# GRAIN MILLS/Homemade Flour



## kokopuffs (Aug 4, 2000)

Anyone ever had experience using a grain mill? Is there an improvement in flour (bread) flavor over storebought flour?


----------



## papa (Oct 5, 2001)

Dear kokopuffs:

I have been using the same flour mill for the last ten years. It is made by Kenwood and it works as an attachement to the Kenwood KM800 mixer that I have. This machine has worked perfectly for me. I wouldn't consider anything else. I use it twice every day.

Freshly ground flour retains its nutrients much better than prepackaged ones that you buy in the market. I have found it also to be better because I can control the coarse of the flour and it allows me also to experiment with different mixes.


----------



## kimmie (Mar 13, 2001)

Has anyone had experience with the Kitchenaid one? I suppose it's quite similar to papa's attachment for the *Kenwood KM800 mixer/B] isn't it?

[ May 29, 2001: Message edited by: Kimmie ]*


----------



## isa (Apr 4, 2000)

I would love to have the grain mill. I wonder if it is easy to find grains to mill.


----------



## kokopuffs (Aug 4, 2000)

Iza:

Whole, unground grains, can be found at your local health foods store. Check under health food and organic foods in the Yellow Pages.


----------



## isa (Apr 4, 2000)

Thnaks Koko I'll check it out before buying the mill.


----------



## kokopuffs (Aug 4, 2000)

To all:

Grain mills can be purchased new/used at the EBAY online auction. I've had great luck with EBAY.

[ June 03, 2001: Message edited by: kokopuffs ]


----------



## risa (May 11, 2001)

I've been doing research on attachments for my new Kenwood mixer and pricing out the attachments. The grain mill is on sale at Amazon.com for $59.99 (regular is $94.45). I was tempted to buy it because it's such a good price, but I was having a hard time imagining myself using it. I think I will buy it now after reading this post.

Papa: do you have any of the other attachments? If so, how do you like them?


----------



## papa (Oct 5, 2001)

Dear Risa:

I love my kenwood and its attachements. If you go to Amazon.com you can read my review of the Kenwood KM800 and of the attachements that I have purchased for it.

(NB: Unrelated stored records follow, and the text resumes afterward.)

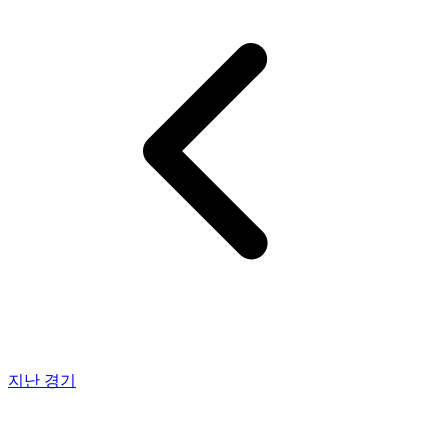
지난 경기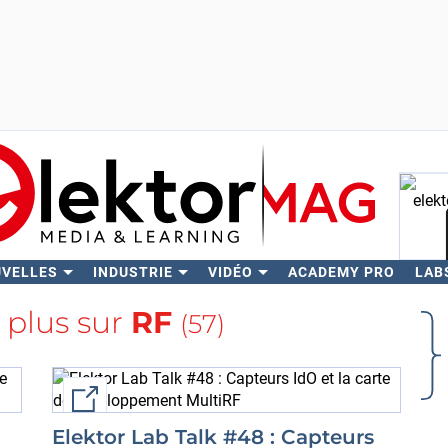
UVELLES
INDUSTRIE
VIDÉO
ACADEMY PRO
LAB
Rech
 plus sur
RF
(57)
External link
Elektor Lab Talk #48 : Capteurs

This machine is the only one that I recommend on my site and believe me, I do not take that responsibility very easily.


----------



## kylew (Aug 14, 2000)

This is very tempting. Here's my question. It seems that much of successful bread baking depends on the protien level of the flour, ranging anywhere from 10%-14%. If you are milling your own flour how do you know what the protien level is?


----------



## mudbug (Dec 30, 1999)

KyleW,

Look here for a comprehensive article on *Flour Analysis And Grading*.


----------



## papa (Oct 5, 2001)

Dear Kyle W:

Honestly, I have no idea! I guess, I have been lucky so far because my bread comes out fine.


----------



## kylew (Aug 14, 2000)

Wow cchiu, that's a mouthful. It's full of info and will take some time to digest. Thanks!

Papa, I'm tempted to simply go for it. Worst thing that happes is that I waste $60 on the mixer attachment. I've wasted more on less


----------